--- START ---

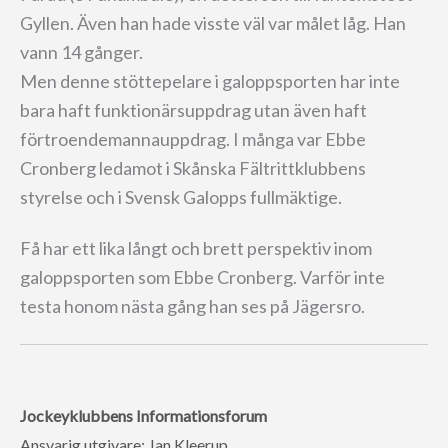
Gyllen. Även han hade visste väl var målet låg. Han
vann 14 gånger.
Men denne stöttepelare i galoppsporten har inte
bara haft funktionärsuppdrag utan även haft
förtroendemannauppdrag. I många var Ebbe
Cronberg ledamot i Skånska Fältrittklubbens
styrelse och i Svensk Galopps fullmäktige.
Få har ett lika långt och brett perspektiv inom
galoppsporten som Ebbe Cronberg. Varför inte
testa honom nästa gång han ses på Jägersro.
Jockeyklubbens Informationsforum
Ansvarig utgivare: Jan Kleerup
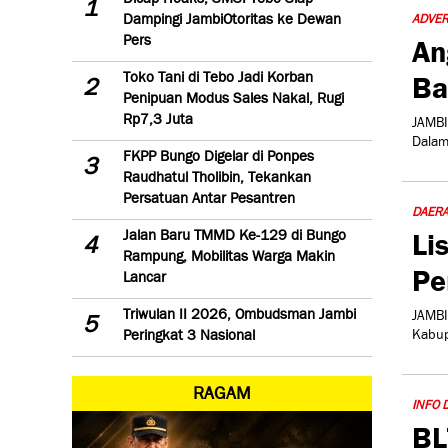
1
Dampingi JambiOtoritas ke Dewan
ADVER
Pers
An
Ba
Toko Tani di Tebo Jadi Korban
2
Penipuan Modus Sales Nakal, Rugi
Rp7,3 Juta
JAMBI
Dalam
FKPP Bungo Digelar di Ponpes
3
Raudhatul Tholibin, Tekankan
Persatuan Antar Pesantren
DAER
Li
Jalan Baru TMMD Ke-129 di Bungo
4
Rampung, Mobilitas Warga Makin
Pe
Lancar
Triwulan II 2026, Ombudsman Jambi
JAMBI
5
Peringkat 3 Nasional
Kabup
RAGAM
INFO 
BL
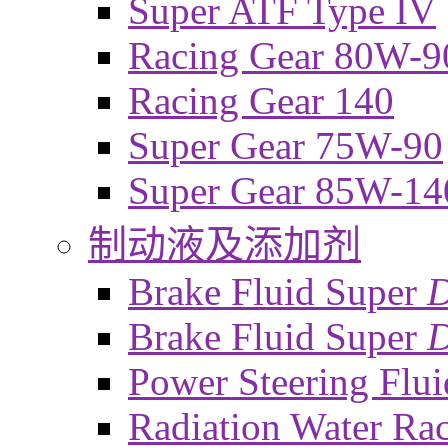
Super ATF Type IV
Racing Gear 80W-9
Racing Gear 140
Super Gear 75W-90
Super Gear 85W-14
制动液及添加剂
Brake Fluid Super
Brake Fluid Super
D
Power Steering Flui
Radiation Water Ra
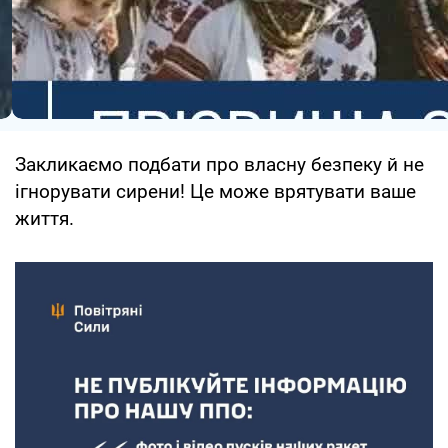
Закликаємо подбати про власну безпеку й не
ігнорувати сирени! Це може врятувати ваше
життя.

--- END ---

__Problem requirements__: The expected output is each entry given again word for word, with pictures dropped.

__Worked solution__:
Gyllen. Även han hade visste väl var målet låg. Han
vann 14 gånger.
Men denne stöttepelare i galoppsporten har inte
bara haft funktionärsuppdrag utan även haft
förtroendemannauppdrag. I många var Ebbe
Cronberg ledamot i Skånska Fältrittklubbens
styrelse och i Svensk Galopps fullmäktige.
Få har ett lika långt och brett perspektiv inom
galoppsporten som Ebbe Cronberg. Varför inte
testa honom nästa gång han ses på Jägersro.
Jockeyklubbens Informationsforum
Ansvarig utgivare: Jan Kleerup
1
Dampingi JambiOtoritas ke Dewan
ADVER
Pers
An
Ba
Toko Tani di Tebo Jadi Korban
2
Penipuan Modus Sales Nakal, Rugi
Rp7,3 Juta
JAMBI
Dalam
FKPP Bungo Digelar di Ponpes
3
Raudhatul Tholibin, Tekankan
Persatuan Antar Pesantren
DAER
Li
Jalan Baru TMMD Ke-129 di Bungo
4
Rampung, Mobilitas Warga Makin
Pe
Lancar
Triwulan II 2026, Ombudsman Jambi
JAMBI
5
Peringkat 3 Nasional
Kabup
RAGAM
INFO 
BL
Super ATF Type IV
Racing Gear 80W-9
Racing Gear 140
Super Gear 75W-90
Super Gear 85W-14
制动液及添加剂
Brake Fluid Super
Brake Fluid Super
D
Power Steering Flui
Radiation Water Ra
Закликаємо подбати про власну безпеку й не
ігнорувати сирени! Це може врятувати ваше
життя.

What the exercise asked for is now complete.